Friday, March 9, 2012

Slice 9 of 31

T enters the classroom on Thursday pretty much like he always does- with crash, a bang, a thump, and often an "oops," or  “oh, sorry.” He is a gentle giant, as tall as I am today, probably taller tomorrow. His coordination has not quite caught up with his rapidly growing body, and every day something— a can of markers, the electric pencil sharpener, a vase of flowers—or someone, most often his table partner, Kanesha—falls victim to his klutziness. 

This morning T greets me by saying, “I have food poisoning. I was up all night throwing up.”

I have a momentary picture of T spewing his cookies on the state books. “Really?” I say. “Does your mom know you are sick?”

“Yeah,” he says, taking a chug from a 32 ounce bottle of apple green gatorade, “but she didn’t have anywhere to leave me, so I just came to school.”

“Great,” I think, imagining green gatorade on the test books. “Don’t drink too much of that, sweetie.”

T wanders off to his desk, stopping along the way to announce to several of his friends that he was up all night “puking.” His friends are only mildly interested. "Dang," says J. "Everybody's puking in our class," referring to an incident from the day before, where my quick moving para had saved the day by shoving a wastebasket under someone's chin five minutes before our second round of state testing.

We start testing half an hour into the school day. Each morning this week, I have given the kids a snack, just to make sure they have something in their stomachs when they take the test.  Today it is granola bars. Given that his stomach hurts, I think probably T will not want a granola bar.

“Hey,” he says, as I hand a bar to Kanesha, “I’ll take one of those.”

“Are you sure? Doesn’t your stomach hurt?”

“It only hurts a little,” says T taking another slug of the the green gatorade, “I think it’s getting better. Can I have one of those please?”

I give T a granola bar and continue my distribution rounds.

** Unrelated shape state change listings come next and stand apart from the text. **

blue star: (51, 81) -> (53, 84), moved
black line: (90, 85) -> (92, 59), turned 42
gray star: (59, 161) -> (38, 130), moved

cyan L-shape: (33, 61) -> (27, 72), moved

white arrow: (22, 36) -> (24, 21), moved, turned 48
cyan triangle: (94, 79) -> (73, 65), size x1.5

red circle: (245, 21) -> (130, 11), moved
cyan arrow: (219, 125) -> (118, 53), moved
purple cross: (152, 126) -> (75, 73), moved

As I finish, I glance over to the other side of the room. T is eating powdered donuts.

“Hey,” I say, “I thought your stomach hurt.”

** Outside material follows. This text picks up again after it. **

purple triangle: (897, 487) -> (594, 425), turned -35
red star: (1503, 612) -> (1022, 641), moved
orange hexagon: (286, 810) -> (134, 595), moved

“It only hurts a little now,” he says, licking the powdered sugar film off his lips, then taking another slug from the now half empty Gatorade bottle.

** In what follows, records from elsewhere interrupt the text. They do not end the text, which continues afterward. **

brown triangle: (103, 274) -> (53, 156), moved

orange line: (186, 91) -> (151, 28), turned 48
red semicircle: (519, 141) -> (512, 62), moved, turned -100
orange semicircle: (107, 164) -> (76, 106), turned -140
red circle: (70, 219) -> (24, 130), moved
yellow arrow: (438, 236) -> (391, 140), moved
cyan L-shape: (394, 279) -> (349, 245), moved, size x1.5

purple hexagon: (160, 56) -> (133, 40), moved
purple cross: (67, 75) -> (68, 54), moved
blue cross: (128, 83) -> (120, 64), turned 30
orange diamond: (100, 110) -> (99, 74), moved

About five minutes later, the assistant principal brings our bucket of testing materials.

“I don’t feel well,” says T, “my stomach hurts.”

“I can’t imagine why,” I think, picturing the 16 oz of Gatorade, and the granola bar, and the 6 powdered sugar mini-donuts T has consumed in the last half hour.

“I thought you said it was better,” I reply.

“It’s not,” T says, assuming a pained expression and clutching his stomach.    
“Do you want to use the restroom before we test?”

“Nah,” says T. “I’ll be ok.”

We test for an hour. As I am proctoring, I keep glancing over at T. Visions of green Gatorade and powdered sugar doughnut, and granola bar continue to dance through my head.

We finish testing. T’s hands me his book and says, “I don’t feel good. I threw up like three times last night.”

“I know,” I say, “you told me that. Do you want to use the restroom?”

“Nah,” says T. “I’m ok.”

After the tests are turned in, it really is snack time. Our  morning is four hours long and the school provides fruit every day. A few of my kids, T included, usually bring their own snack as a supplement. Today, T has a quart-sized Ziploc bag of chips. He inhales the chips as he makes the rounds, chatting with first one group of kids, and then another. He finishes his chips as he reaches the last group in the room.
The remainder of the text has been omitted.